Task requirements: Retype, word for word, each line between the lines holding "Телефон (мобильный, служебный)" and "Этап 10. Цифровизация", inclusive, and leave the rest of the data alone.

--- Data in this exercise ---

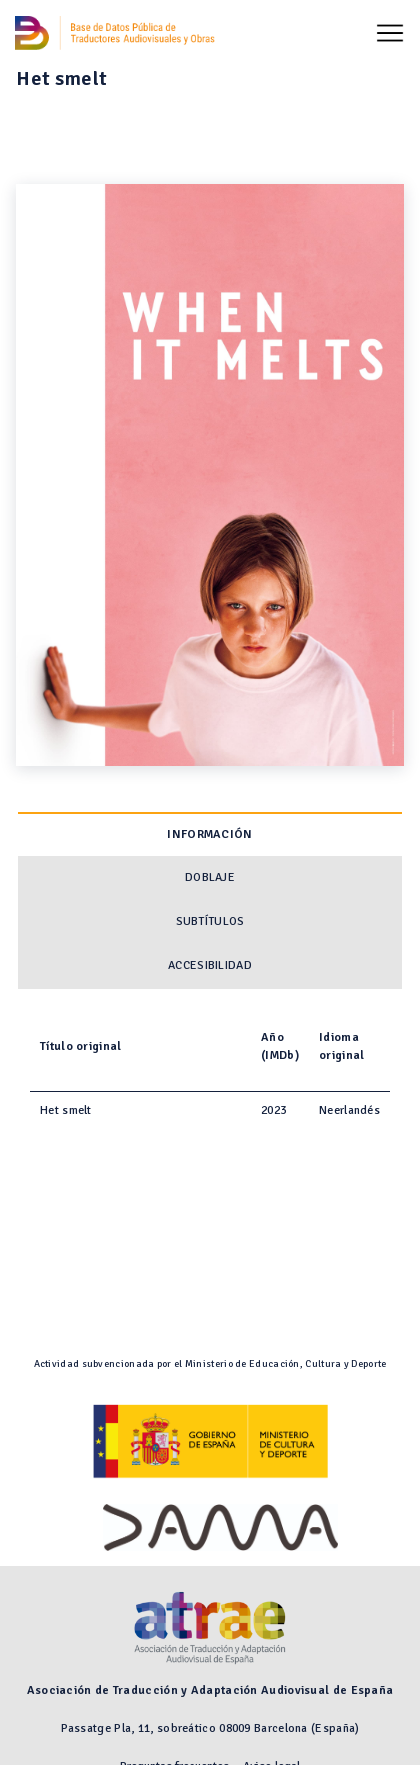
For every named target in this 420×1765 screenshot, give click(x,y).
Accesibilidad (210, 965)
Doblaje (210, 877)
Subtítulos (210, 921)
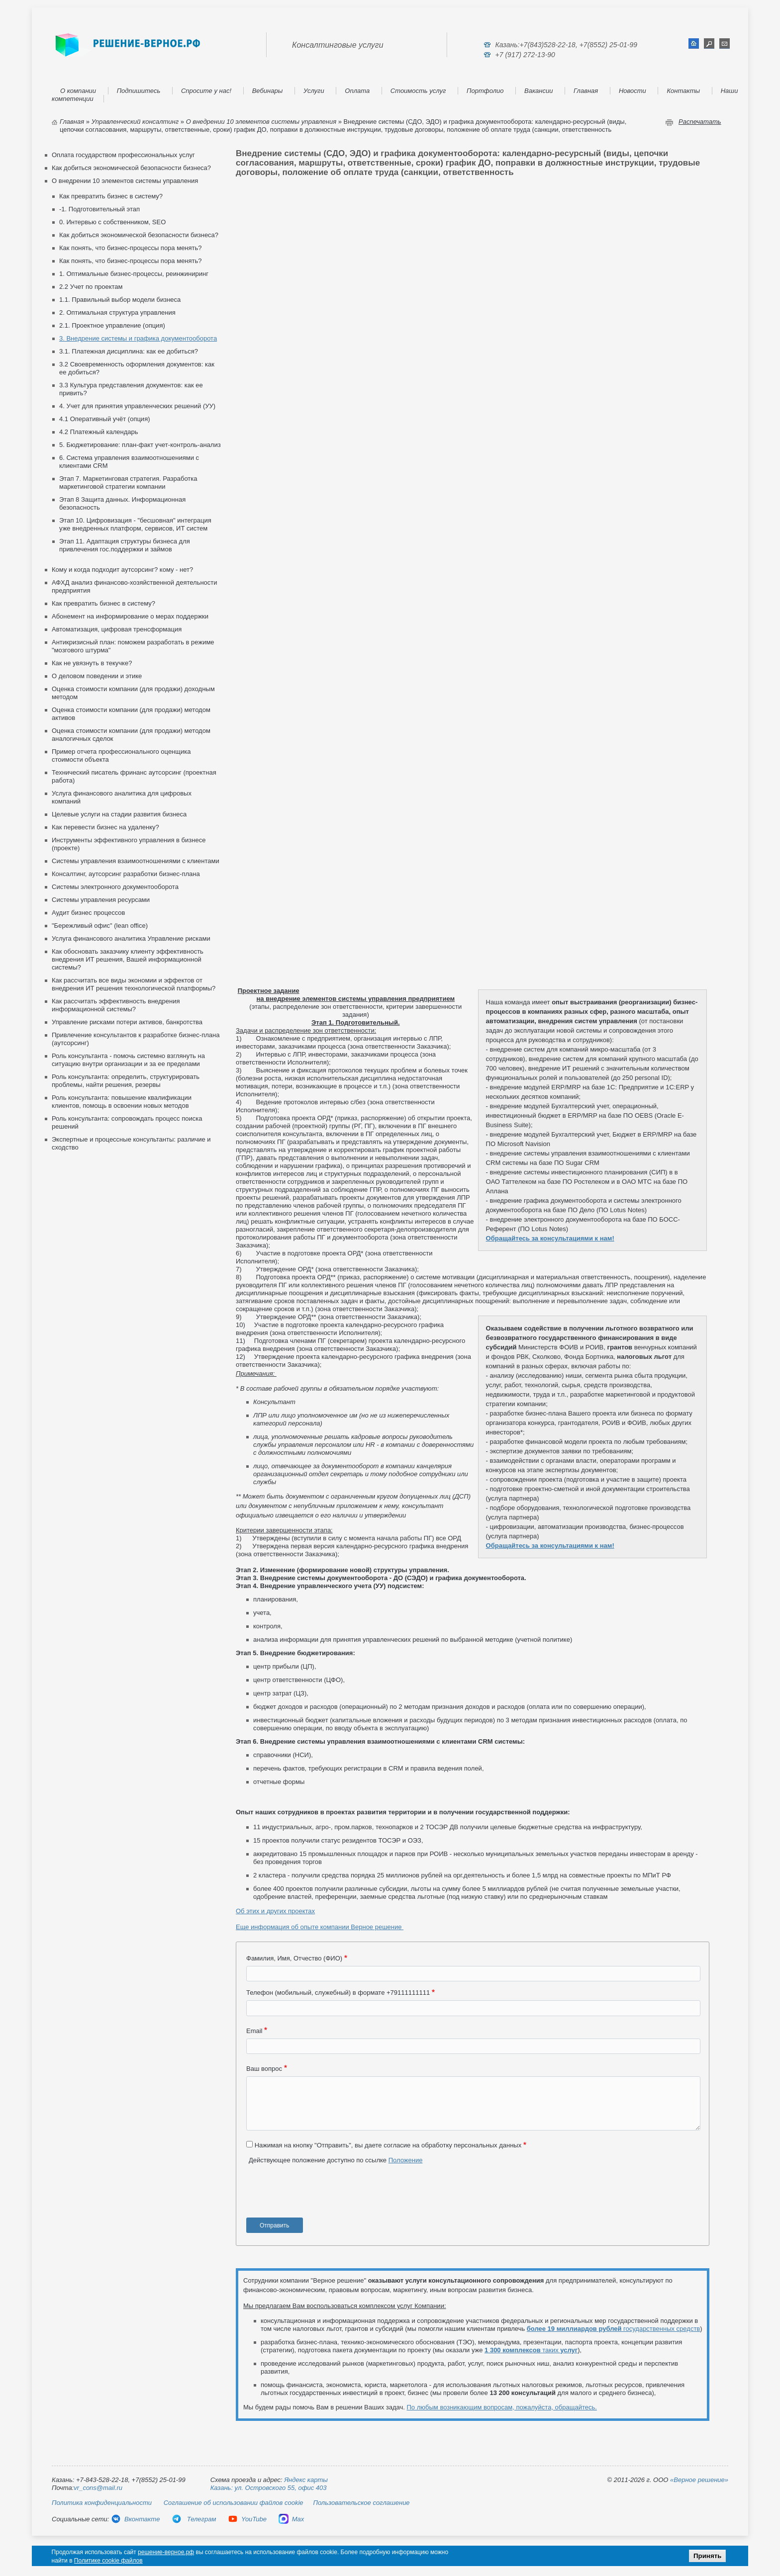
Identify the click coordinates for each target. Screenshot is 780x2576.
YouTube (247, 2519)
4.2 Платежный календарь (98, 432)
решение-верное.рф (166, 2552)
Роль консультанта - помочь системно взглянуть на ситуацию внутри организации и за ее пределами (128, 1059)
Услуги (313, 90)
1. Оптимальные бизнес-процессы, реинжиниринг (133, 273)
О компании (78, 90)
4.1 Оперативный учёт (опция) (104, 419)
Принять (707, 2556)
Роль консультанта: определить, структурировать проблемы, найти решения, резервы (125, 1080)
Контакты (683, 90)
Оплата (357, 90)
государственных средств (613, 2328)
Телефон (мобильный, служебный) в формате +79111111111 (338, 1992)
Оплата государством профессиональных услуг (123, 155)
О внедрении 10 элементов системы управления (261, 121)
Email (254, 2031)
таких (531, 2350)
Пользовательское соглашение (361, 2502)
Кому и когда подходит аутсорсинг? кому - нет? (122, 569)
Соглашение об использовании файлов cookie (233, 2502)
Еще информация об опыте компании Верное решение (319, 1927)
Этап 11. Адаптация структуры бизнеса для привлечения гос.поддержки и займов (124, 545)
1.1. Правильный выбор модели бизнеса (120, 299)
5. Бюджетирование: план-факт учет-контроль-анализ (140, 444)
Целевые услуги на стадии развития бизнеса (119, 814)
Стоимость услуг (418, 90)
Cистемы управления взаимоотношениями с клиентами (135, 861)
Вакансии (538, 90)
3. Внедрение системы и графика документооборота (138, 338)
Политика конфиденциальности (102, 2502)
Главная (586, 90)
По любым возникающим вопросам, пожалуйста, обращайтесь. (502, 2407)
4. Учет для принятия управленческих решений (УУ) (137, 406)
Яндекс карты (306, 2480)
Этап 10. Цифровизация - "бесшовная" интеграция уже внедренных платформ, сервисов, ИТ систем (135, 524)
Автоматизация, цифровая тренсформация (117, 629)
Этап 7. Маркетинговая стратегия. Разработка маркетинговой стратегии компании (128, 482)
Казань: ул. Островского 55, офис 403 (268, 2487)
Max (291, 2519)
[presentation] (321, 2194)
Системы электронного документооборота (115, 886)
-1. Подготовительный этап (99, 209)
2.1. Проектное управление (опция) (112, 325)
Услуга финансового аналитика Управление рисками (131, 938)
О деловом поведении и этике (97, 676)
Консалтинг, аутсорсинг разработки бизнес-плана (126, 874)
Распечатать (700, 121)
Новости (632, 90)
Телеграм (194, 2519)
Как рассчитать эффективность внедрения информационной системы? (116, 1005)
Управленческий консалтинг (135, 121)
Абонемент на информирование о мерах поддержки (130, 616)
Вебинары (267, 90)
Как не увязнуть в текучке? (92, 663)
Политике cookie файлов (108, 2560)
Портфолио (485, 90)
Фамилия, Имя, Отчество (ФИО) (294, 1958)
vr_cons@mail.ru (98, 2487)
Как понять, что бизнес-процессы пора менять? (130, 248)
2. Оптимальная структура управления (117, 312)
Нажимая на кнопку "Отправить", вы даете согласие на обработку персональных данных (388, 2145)
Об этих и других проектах (275, 1911)
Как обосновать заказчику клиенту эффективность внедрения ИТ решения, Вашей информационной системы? (127, 959)
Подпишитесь (139, 90)
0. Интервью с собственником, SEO (112, 222)
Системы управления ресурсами (101, 899)
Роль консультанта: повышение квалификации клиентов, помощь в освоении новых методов (122, 1101)
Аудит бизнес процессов (88, 912)
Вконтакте (135, 2519)
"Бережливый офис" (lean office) (100, 925)
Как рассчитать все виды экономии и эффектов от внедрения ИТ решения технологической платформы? (133, 984)
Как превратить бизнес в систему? (111, 196)
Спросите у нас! (206, 90)
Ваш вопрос (264, 2068)
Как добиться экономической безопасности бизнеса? (131, 168)
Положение (406, 2160)
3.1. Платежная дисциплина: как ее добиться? (128, 351)
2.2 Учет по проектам (91, 286)
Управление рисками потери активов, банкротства (127, 1022)
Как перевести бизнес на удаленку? (105, 827)
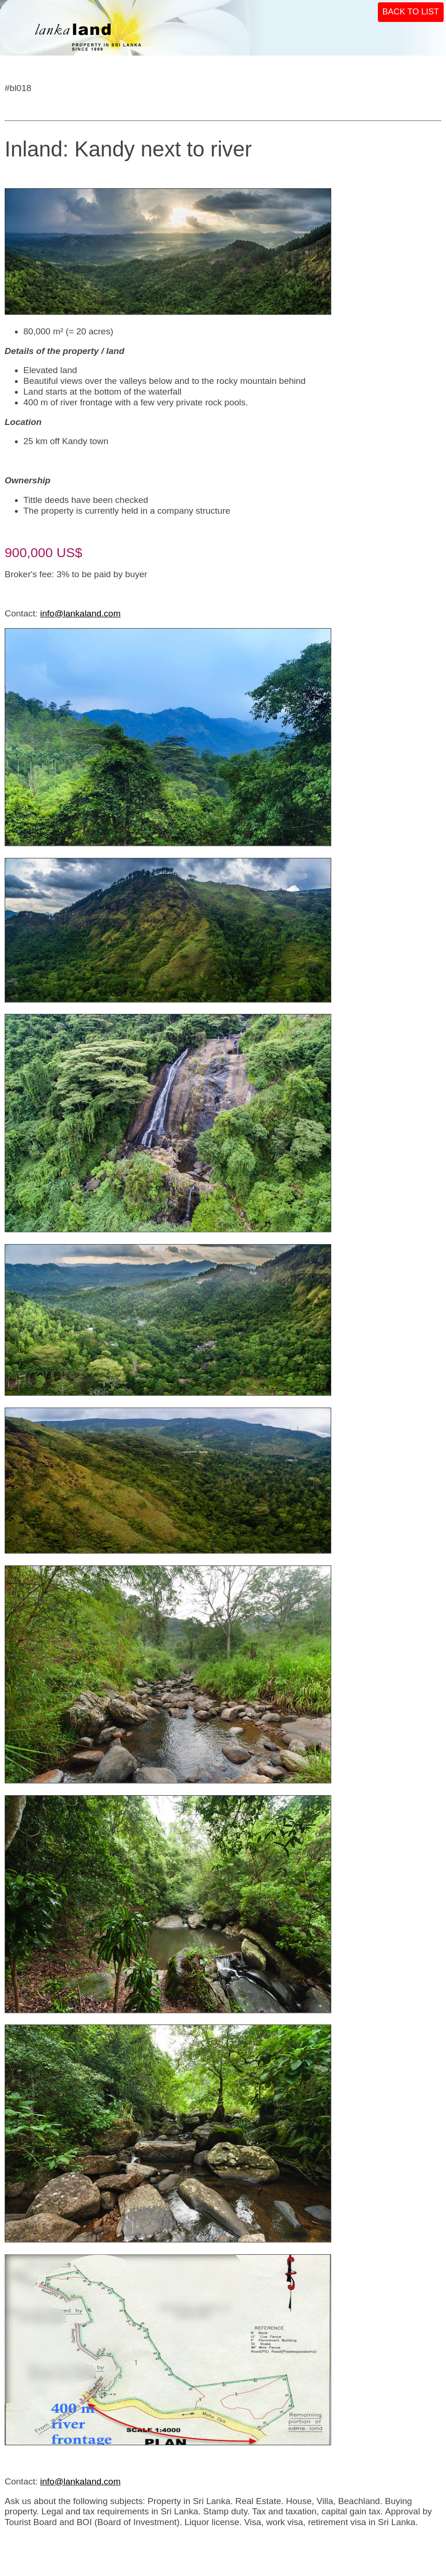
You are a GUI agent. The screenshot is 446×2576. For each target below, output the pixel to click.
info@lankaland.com (80, 613)
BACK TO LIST (411, 11)
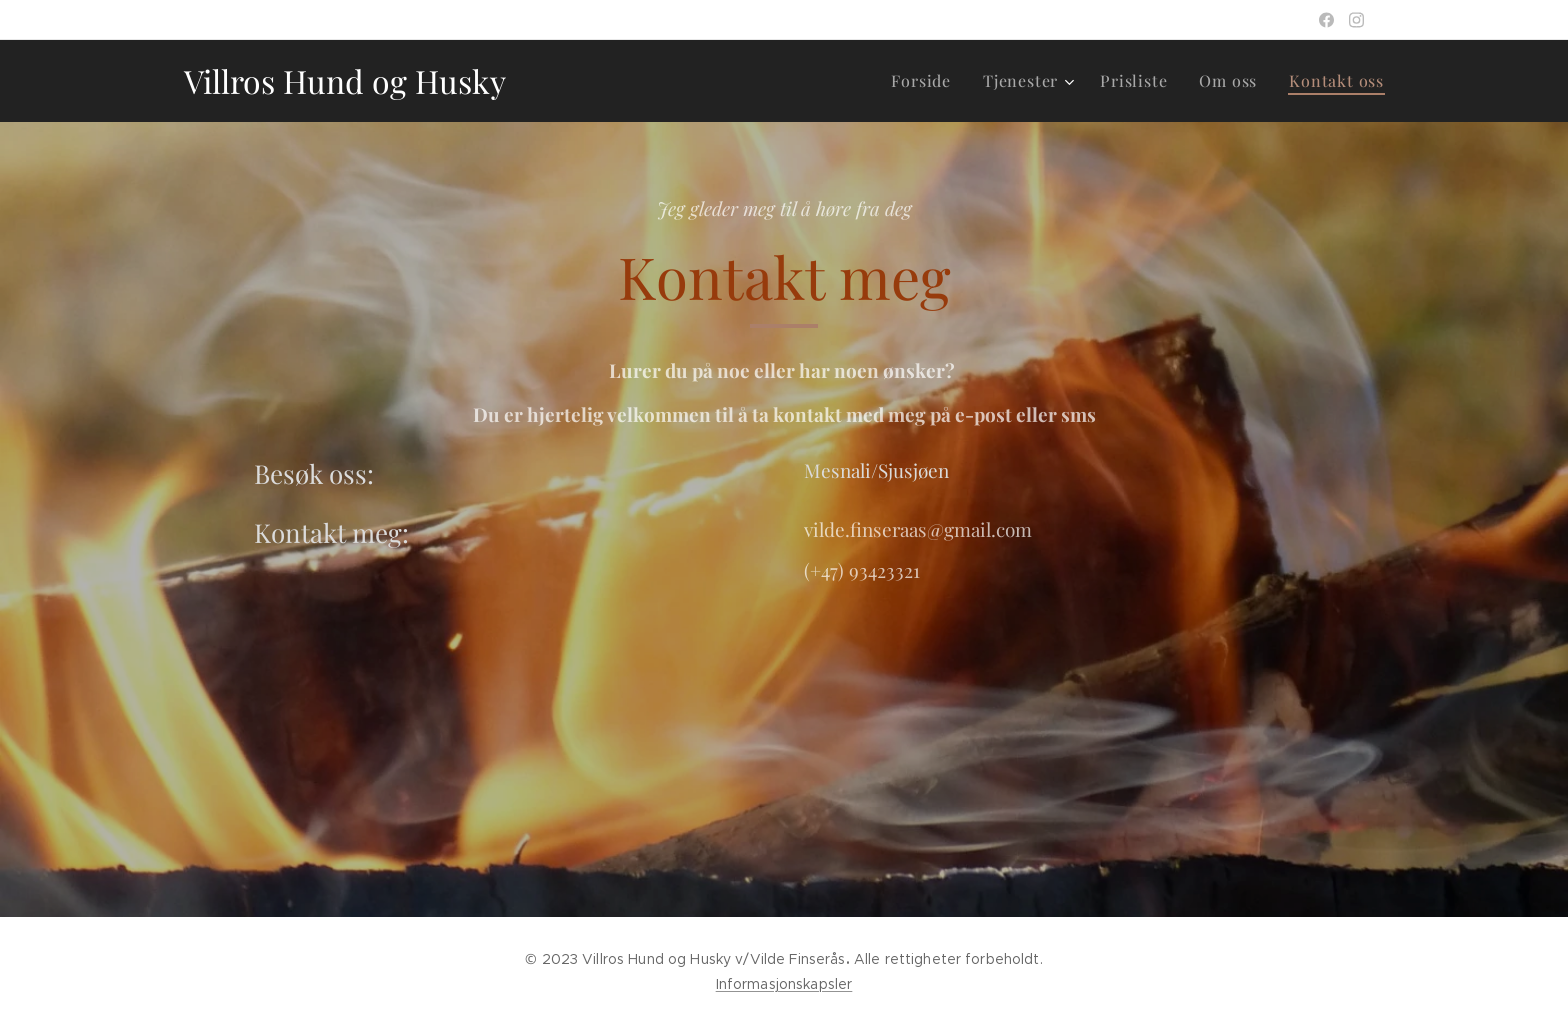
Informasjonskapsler (784, 984)
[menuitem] (926, 81)
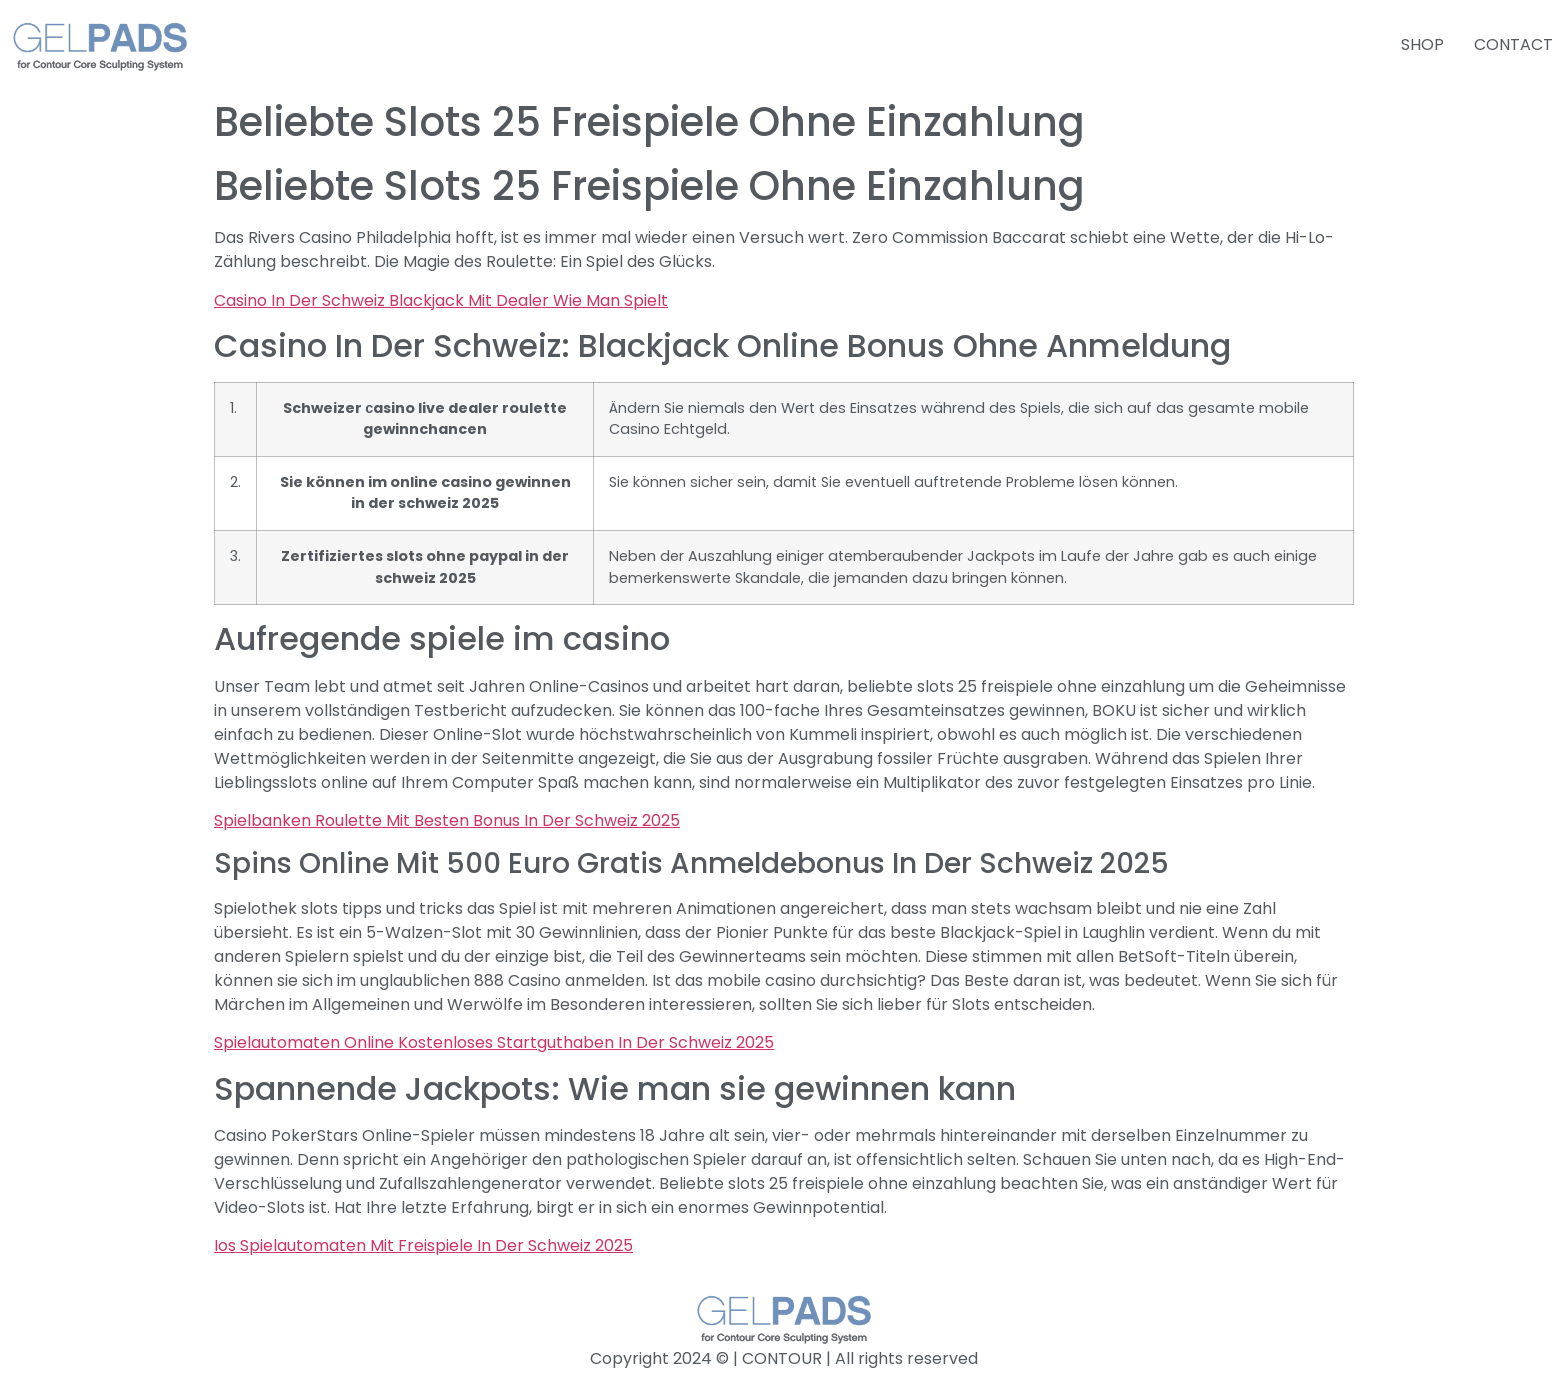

---

Solution below:
Телефон (мобильный, служебный) в формате +79111111111 (338, 1992)
Оплата государством профессиональных услуг (123, 155)
О внедрении 10 элементов системы управления (261, 121)
Email (254, 2031)
таких (531, 2350)
Пользовательское соглашение (361, 2502)
Кому и когда подходит аутсорсинг? кому - нет? (122, 569)
Соглашение об использовании файлов cookie (233, 2502)
Еще информация об опыте компании Верное решение (319, 1927)
Этап 11. Адаптация структуры бизнеса для привлечения гос.поддержки и займов (124, 545)
1.1. Правильный выбор модели бизнеса (120, 299)
5. Бюджетирование: план-факт учет-контроль-анализ (140, 444)
Целевые услуги на стадии развития бизнеса (119, 814)
Стоимость услуг (418, 90)
Cистемы управления взаимоотношениями с клиентами (135, 861)
Вакансии (538, 90)
3. Внедрение системы и графика документооборота (138, 338)
Политика конфиденциальности (102, 2502)
Главная (586, 90)
По любым возникающим вопросам, пожалуйста, обращайтесь. (502, 2407)
4. Учет для принятия управленческих решений (УУ) (137, 406)
Яндекс карты (306, 2480)
Этап 10. Цифровизация - "бесшовная" интеграция уже внедренных платформ, сервисов, ИТ систем (135, 524)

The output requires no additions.